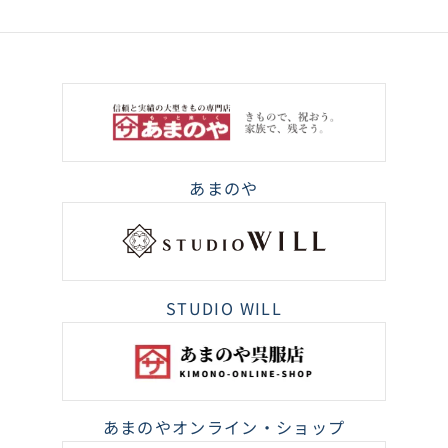
あまのや
STUDIO WILL
あまのやオンライン・ショップ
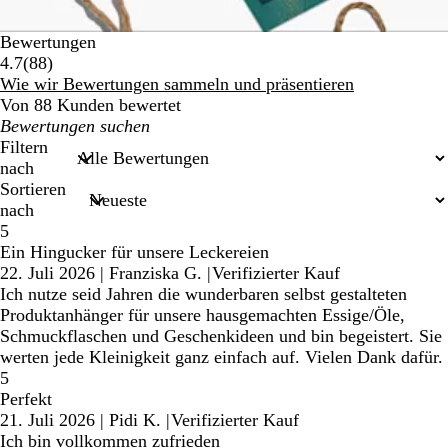
Bewertungen
88
4.7
(
88
)
Bewertungen
Wie wir Bewertungen sammeln und präsentieren
Von 88 Kunden bewertet
Meine
Sucheingaben
Filtern
nach
Sortieren
nach
5
Ein Hingucker für unsere Leckereien
22. Juli 2026
|
Franziska G.
|
Verifizierter Kauf
Ich nutze seid Jahren die wunderbaren selbst gestalteten
Produktanhänger für unsere hausgemachten Essige/Öle,
Schmuckflaschen und Geschenkideen und bin begeistert. Sie
werten jede Kleinigkeit ganz einfach auf. Vielen Dank dafür.
5
Perfekt
21. Juli 2026
|
Pidi K.
|
Verifizierter Kauf
Ich bin vollkommen zufrieden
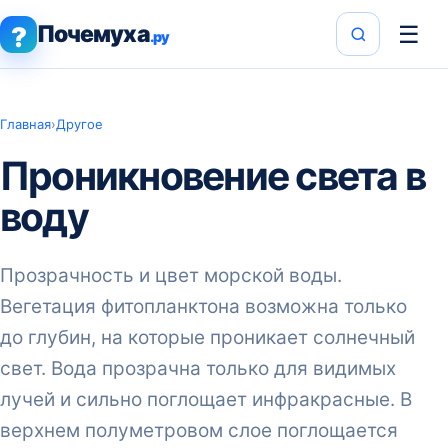
Почемуха
☰
?
.ру
Главная
›
Другое
Проникновение света в
воду
Прозрачность и цвет морской воды.
Вегетация фитопланктона возможна только
до глубин, на которые проникает солнечный
свет. Вода прозрачна только для видимых
лучей и сильно поглощает инфракрасные. В
верхнем полуметровом слое поглощается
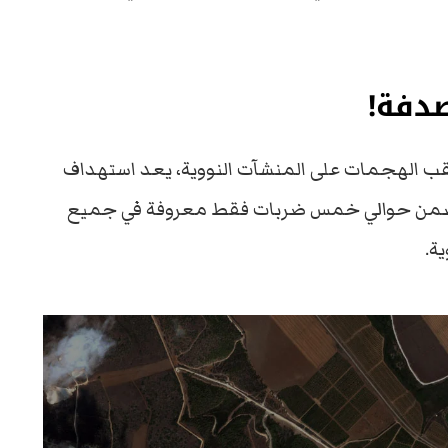
دفة!
قب الهجمات على المنشآت النووية، يعد استهداف
صى ضمن حوالي خمس ضربات فقط معروفة في جميع
ة.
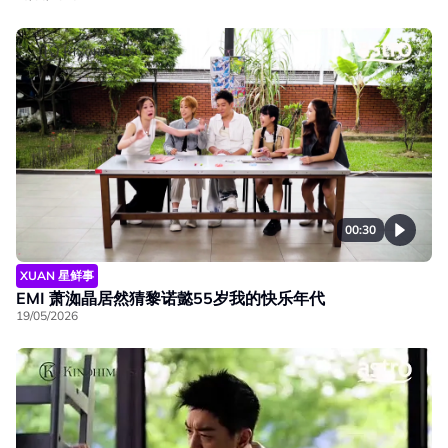
00:30
XUAN 星鲜事
EMI 萧洳晶居然猜黎诺懿55岁我的快乐年代
19/05/2026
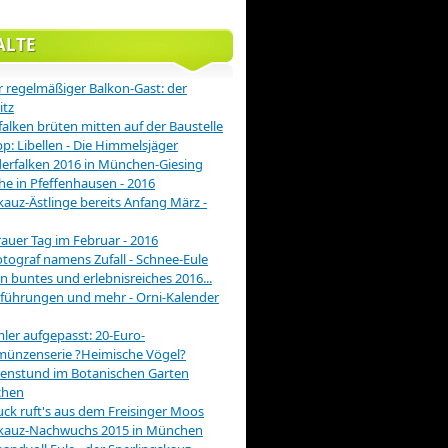
ALTE
 regelmäßiger Balkon-Gast: der
itz
alken brüten mitten auf der Baustelle
pp: Libellen - Die Himmelsjäger
rfalken 2016 in München-Giesing
he in Pfeffenhausen - 2016
auz-Ästlinge bereits Anfang März -
rauer Tag im Februar - 2016
otograf namens Zufall - Schnee-Eule
in buntes und erlebnisreiches 2016...
führungen und mehr - Orni-Kalender
er aufgepasst: 20-Euro-
münzenserie ?Heimische Vögel?
enstund im Botanischen Garten
hen
ck ruft's aus dem Freisinger Moos
kauz-Nachwuchs 2015 in München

PROBLEM DETAILS: Only lines containing the string "unsere" belong in the answer; find them in the data above and copy them.

ANSWER SECTION:
Ein Hingucker für unsere Leckereien
Produktanhänger für unsere hausgemachten Essige/Öle,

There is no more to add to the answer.